§ **WORK ORDER**:
The entries are to be reproduced verbatim, and their pictures left out.

[Stored dataset items]
*** Block opens ***

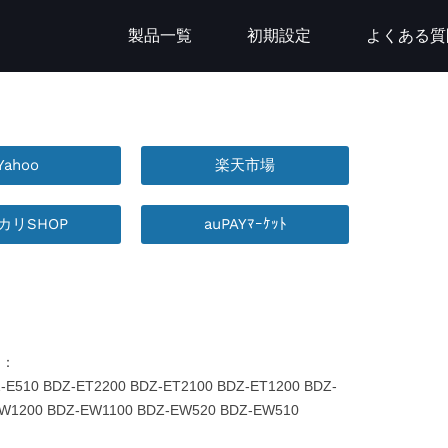
製品一覧
初期設定
よくある質
Yahoo
楽天市場
カリSHOP
auPAYﾏｰｹｯﾄ
：
ー：
-E510 BDZ-ET2200 BDZ-ET2100 BDZ-ET1200 BDZ-
EW1200 BDZ-EW1100 BDZ-EW520 BDZ-EW510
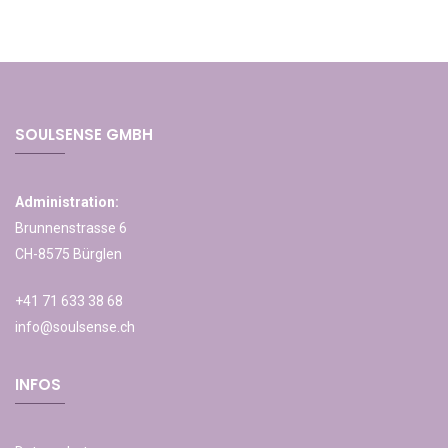
SOULSENSE GMBH
Administration:
Brunnenstrasse 6
CH-8575 Bürglen
+41 71 633 38 68
info@soulsense.ch
INFOS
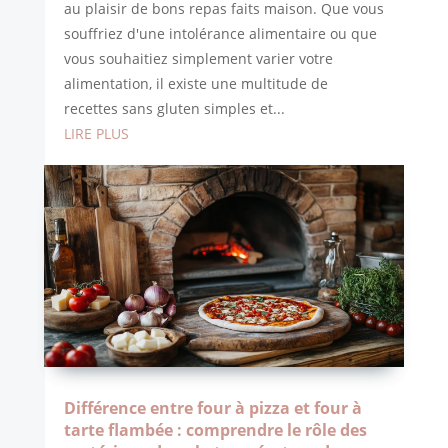
au plaisir de bons repas faits maison. Que vous
souffriez d'une intolérance alimentaire ou que
vous souhaitiez simplement varier votre
alimentation, il existe une multitude de
recettes sans gluten simples et...
LIRE PLUS
Différence entre four à pizza et four à
tarte flambée : comprendre le rôle des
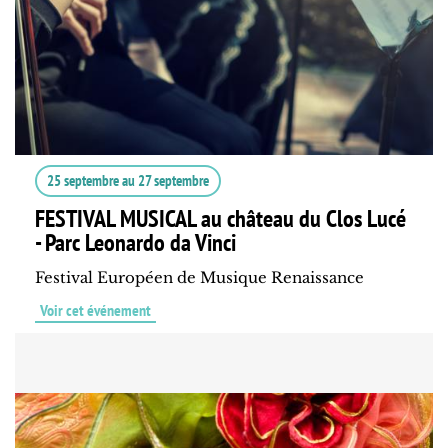
25 septembre
au
27 septembre
FESTIVAL MUSICAL au château du Clos Lucé
- Parc Leonardo da Vinci
Festival Européen de Musique Renaissance
Voir cet événement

*** Block closes ***

§ **SOLUTION**:
製品一覧
初期設定
よくある質
Yahoo
楽天市場
カリSHOP
auPAYﾏｰｹｯﾄ
：
ー：
-E510 BDZ-ET2200 BDZ-ET2100 BDZ-ET1200 BDZ-
EW1200 BDZ-EW1100 BDZ-EW520 BDZ-EW510
SOULSENSE GMBH
Administration:
Brunnenstrasse 6
CH-8575 Bürglen
+41 71 633 38 68
info@soulsense.ch
INFOS
au plaisir de bons repas faits maison. Que vous
souffriez d'une intolérance alimentaire ou que
vous souhaitiez simplement varier votre
alimentation, il existe une multitude de
recettes sans gluten simples et...
LIRE PLUS
Différence entre four à pizza et four à
tarte flambée : comprendre le rôle des
25 septembre
au
27 septembre
FESTIVAL MUSICAL au château du Clos Lucé
- Parc Leonardo da Vinci
Festival Européen de Musique Renaissance
Voir cet événement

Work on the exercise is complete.